RECORD EXCERPTS:
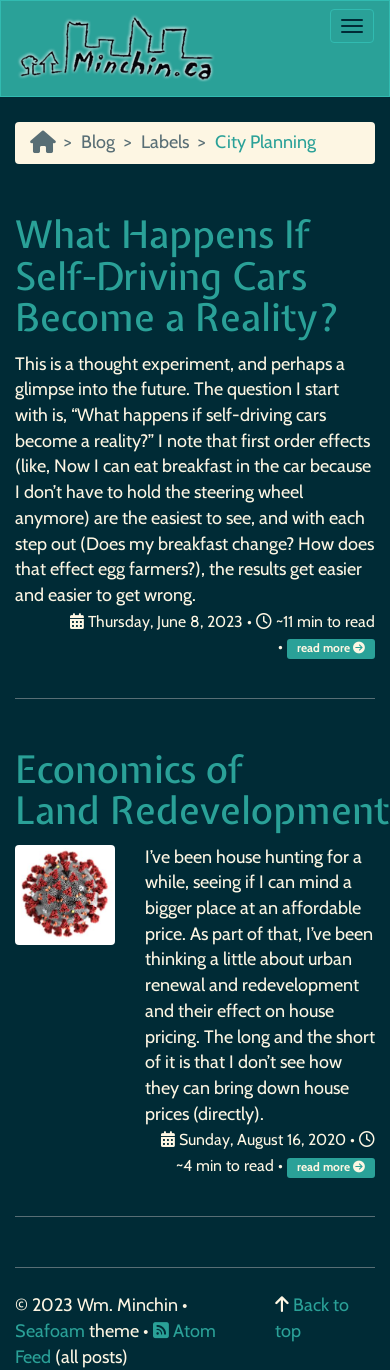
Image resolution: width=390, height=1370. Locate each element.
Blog (98, 142)
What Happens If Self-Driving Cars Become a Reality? (177, 276)
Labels (165, 142)
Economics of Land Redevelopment (202, 790)
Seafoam (52, 1331)
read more (332, 648)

WORK TO BE COMPLETED:
Each line from the one containing "Economics of Land Redevelopment (202, 790)" to the final line above should be written out exactly; please omit the others.

WRITTEN ANSWER:
Economics of Land Redevelopment (202, 790)
Seafoam (52, 1331)
read more (332, 648)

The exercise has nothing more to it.